This is all spooky nonsense, says Tri, a 33-year-old mother in a turquoise hijab. Standing by the chicken coop, shaded by a corrugated tin roof, she eyes her own birds warily.

“There is nothing in the Quran about magic chickens,” Tri says. She adds that the chickens often give local kids the creeps.

WHY IS THE CHICKEN SO UNIFORMLY BLACK?

Fibromelanosis. It’s a pigment mutation.

According to one study, more than 25 avian breeds with fibromelanosis are known “and almost all of them originate from Southeastern Asia.”

The most common is called the “Silkie,” a chicken with monochromatic feathers that resemble kitten fur. It’s far less rare than the ayam cemani and more often consumed, particularly in China and Vietnam.

WHAT DO BUYERS DO WITH THESE CHICKENS?

At Tri’s farm, she says, they usually cut the ayam cemani open, drain its blood into a bag and throw its resplendently feathered body in the dirt.

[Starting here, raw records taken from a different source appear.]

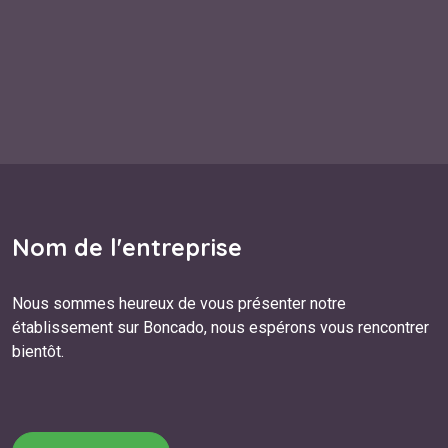
Nom de l'entreprise
Nous sommes heureux de vous présenter notre
établissement sur Boncado, nous espérons vous rencontrer
bientôt.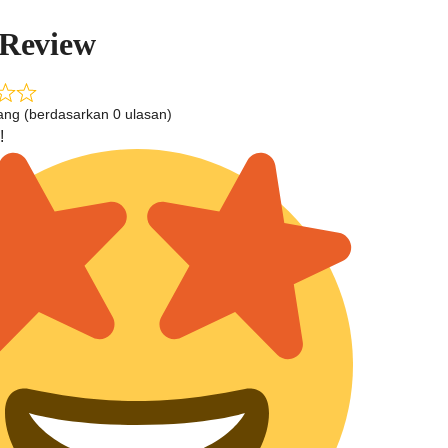
 Review
tang (berdasarkan 0 ulasan)
!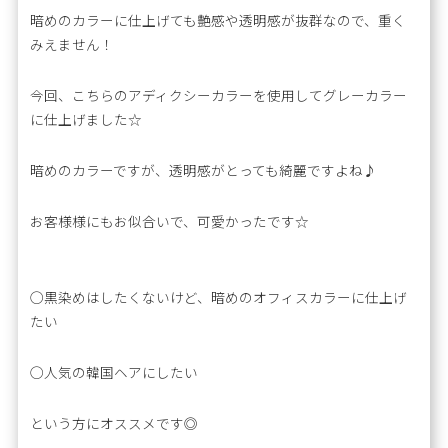
暗めのカラーに仕上げても艶感や透明感が抜群なので、重く
みえません！
今回、こちらのアディクシーカラーを使用してグレーカラー
に仕上げました☆
暗めのカラーですが、透明感がとっても綺麗ですよね♪
お客様様にもお似合いで、可愛かったです☆
◯黒染めはしたくないけど、暗めのオフィスカラーに仕上げ
たい
◯人気の韓国ヘアにしたい
という方にオススメです◎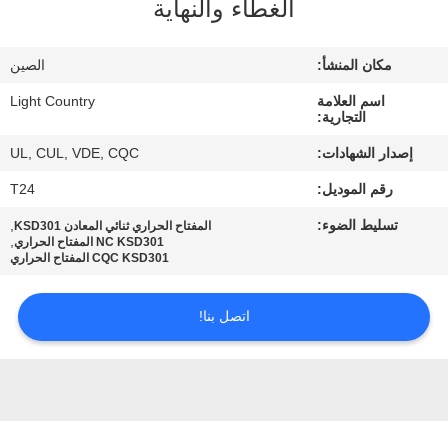
الغطاء والنهاية
معلومات
مكان المنشأ:
الصين
عنا
اسم العلامة
Light Country
التجارية:
جولة
إصدار الشهادات:
UL, CUL, VDE, CQC
في
رقم الموديل:
T24
المعمل
تسليط الضوء:
,
المفتاح الحراري ثنائي المعادن KSD301
,
NC KSD301 المفتاح الحراري
CQC KSD301 المفتاح الحراري
مراقبة
الجودة
اتصل بنا!
اتصل
بنا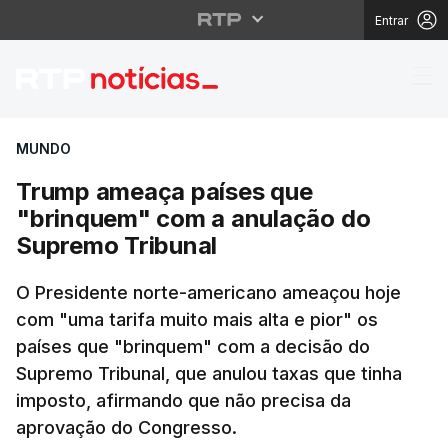
Entrar
Trump ameaça países 
MUNDO
Trump ameaça países que
"brinquem" com a anulação do
Supremo Tribunal
O Presidente norte-americano ameaçou hoje
com "uma tarifa muito mais alta e pior" os
países que "brinquem" com a decisão do
Supremo Tribunal, que anulou taxas que tinha
imposto, afirmando que não precisa da
aprovação do Congresso.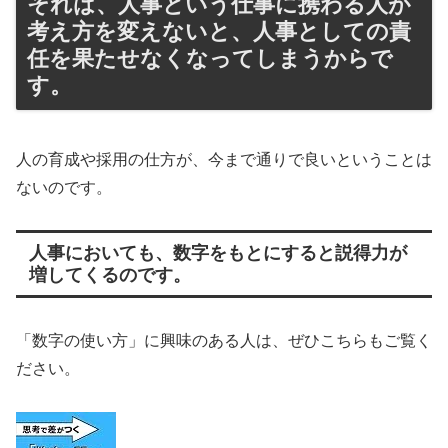
それは、人事という仕事に携わる人が
考え方を変えないと、人事としての責
任を果たせなくなってしまうからで
す。
人の育成や採用の仕方が、今まで通りで良いということは
ないのです。
人事においても、数字をもとにすると説得力が
増してくるのです。
「数字の使い方」に興味のある人は、ぜひこちらもご覧く
ださい。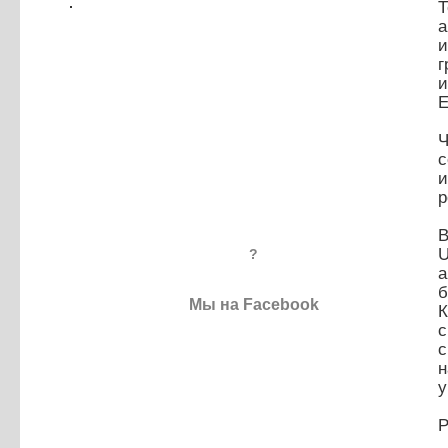
Т
и
и
Е
Ч
с
и
р
B
U
?
а
б
Мы на Facebook
К
с
с
у
Р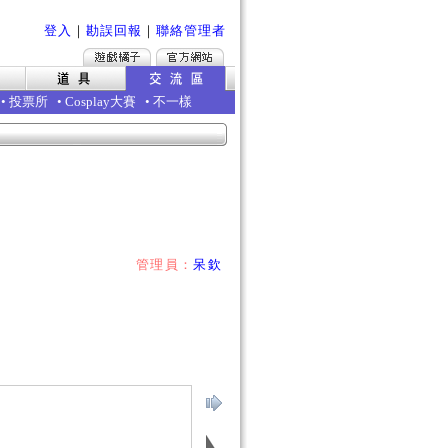
登入
｜
勘誤回報
｜
聯絡管理者
•
投票所
•
Cosplay大賽
•
不一樣
管理員：
呆欽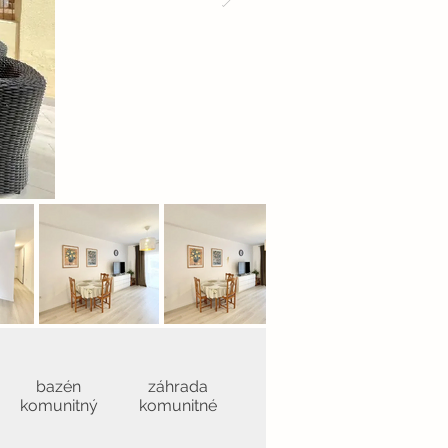
bazén
záhrada
komunitný
komunitné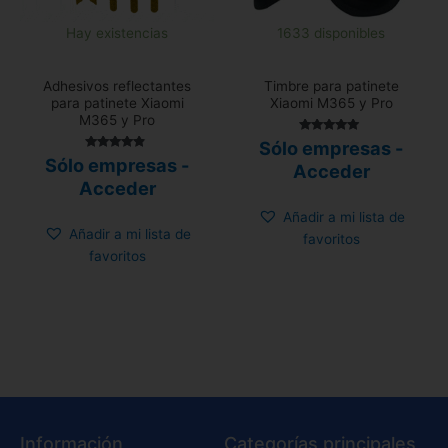
Hay existencias
1633 disponibles
Adhesivos reflectantes
Timbre para patinete
para patinete Xiaomi
Xiaomi M365 y Pro
M365 y Pro
Valorado con
Sólo empresas -
5.00
Valorado
Sólo empresas -
de 5
Acceder
con
4.62
Acceder
de 5
Añadir a mi lista de
Añadir a mi lista de
favoritos
favoritos
Información
Categorías principales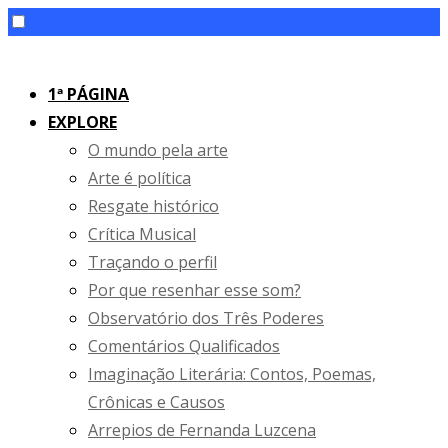
Skip
to
1ª PÁGINA
content
EXPLORE
O mundo pela arte
Arte é política
Resgate histórico
Crítica Musical
Traçando o perfil
Por que resenhar esse som?
Observatório dos Três Poderes
Comentários Qualificados
Imaginação Literária: Contos, Poemas,
Crônicas e Causos
Arrepios de Fernanda Luzcena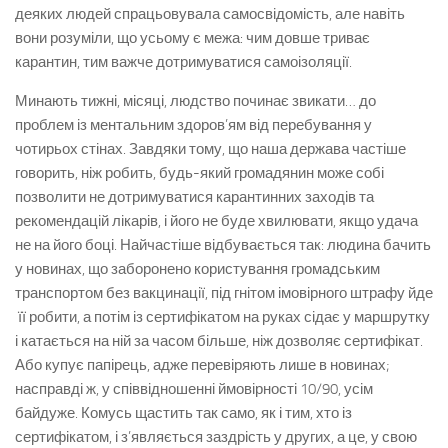
деяких людей спрацьовувала самосвідомість, але навіть
вони розуміли, що усьому є межа: чим довше триває
карантин, тим важче дотримуватися самоізоляції.
Минають тижні, місяці, людство починає звикати… до
проблем із ментальним здоров’ям від перебування у
чотирьох стінах. Завдяки тому, що наша держава частіше
говорить, ніж робить, будь-який громадянин може собі
позволити не дотримуватися карантинних заходів та
рекомендацій лікарів, і його не буде хвилювати, якщо удача
не на його боці. Найчастіше відбувається так: людина бачить
у новинах, що заборонено користування громадським
транспортом без вакцинації, під гнітом імовірного штрафу йде
її робити, а потім із сертифікатом на руках сідає у маршрутку
і катається на ній за часом більше, ніж дозволяє сертифікат.
Або купує папірець, адже перевіряють лише в новинах;
насправді ж, у співвідношенні ймовірності 10/90, усім
байдуже. Комусь щастить так само, як і тим, хто із
сертифікатом, і з’являється заздрість у других, а це, у свою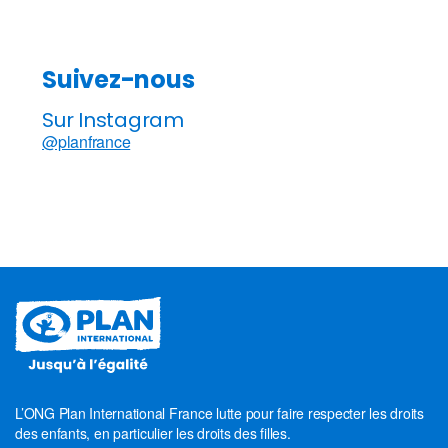
Suivez-nous
Sur Instagram
@planfrance
L’ONG Plan International France lutte pour faire respecter les droits
des enfants, en particulier les droits des filles.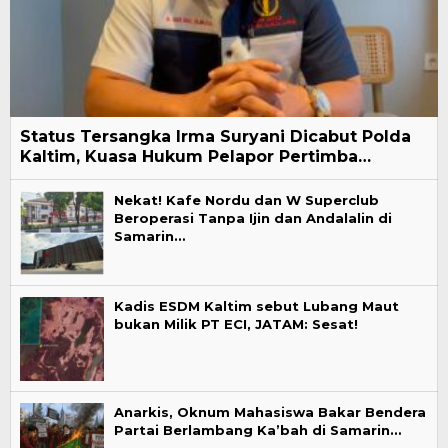
Status Tersangka Irma Suryani Dicabut Polda
Kaltim, Kuasa Hukum Pelapor Pertimba…
Nekat! Kafe Nordu dan W Superclub
Beroperasi Tanpa Ijin dan Andalalin di
Samarin…
Kadis ESDM Kaltim sebut Lubang Maut
bukan Milik PT ECI, JATAM: Sesat!
Anarkis, Oknum Mahasiswa Bakar Bendera
Partai Berlambang Ka’bah di Samarin…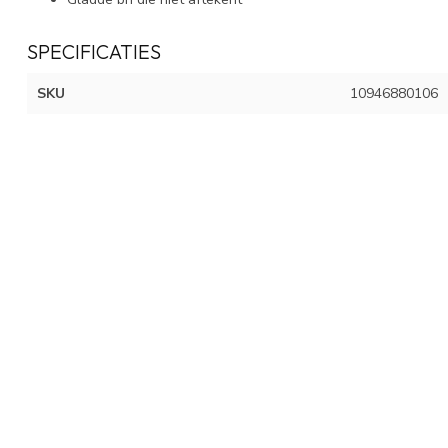
SPECIFICATIES
SKU
10946880106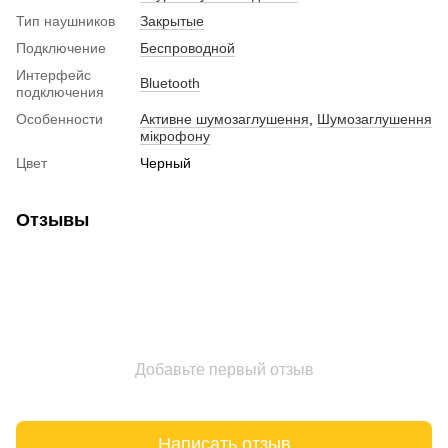
Тип наушников
Закрытые
Подключение
Беспроводной
Интерфейс
Bluetooth
подключения
Особенности
Активне шумозаглушення
,
Шумозаглушення
мікрофону
Цвет
Черный
Отзывы
Добавьте первый отзыв
Написать отзыв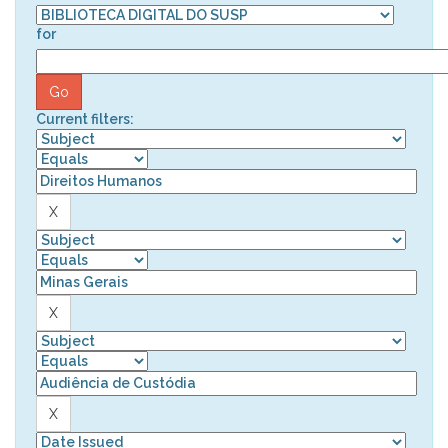
for
Current filters: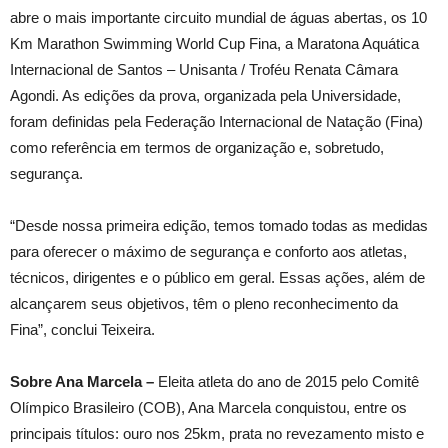
abre o mais importante circuito mundial de águas abertas, os 10
Km Marathon Swimming World Cup Fina, a Maratona Aquática
Internacional de Santos – Unisanta / Troféu Renata Câmara
Agondi. As edições da prova, organizada pela Universidade,
foram definidas pela Federação Internacional de Natação (Fina)
como referência em termos de organização e, sobretudo,
segurança.
“Desde nossa primeira edição, temos tomado todas as medidas
para oferecer o máximo de segurança e conforto aos atletas,
técnicos, dirigentes e o público em geral. Essas ações, além de
alcançarem seus objetivos, têm o pleno reconhecimento da
Fina”, conclui Teixeira.
Sobre Ana Marcela –
Eleita atleta do ano de 2015 pelo Comitê
Olímpico Brasileiro (COB), Ana Marcela conquistou, entre os
principais títulos: ouro nos 25km, prata no revezamento misto e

This is somewhat confounding to Firdaus, who adores the birds. He handles them gingerly and gives them gourmet feed: rice flecked with bits of corn and fish. (Basic chickens get plain white rice scraps.)

“You don’t want to stress them out. They’re quite delicate,” he says. “We have to come to them in a peaceful manner so they feel no panic.”

WHAT DOES IT TASTE LIKE?

Not as otherworldly as it looks.

When buyers leave behind an ayam cemani carcass, Tri will scoop it from the mud. She’ll boil and pluck away its feathers, each one the color of shimmering onyx.

Then she’ll toss it in a wok, fry its jet-black meat in oil and serve it over a bed of rice.

“It looks weird,” Tri says. “But it tastes just like regular chicken.”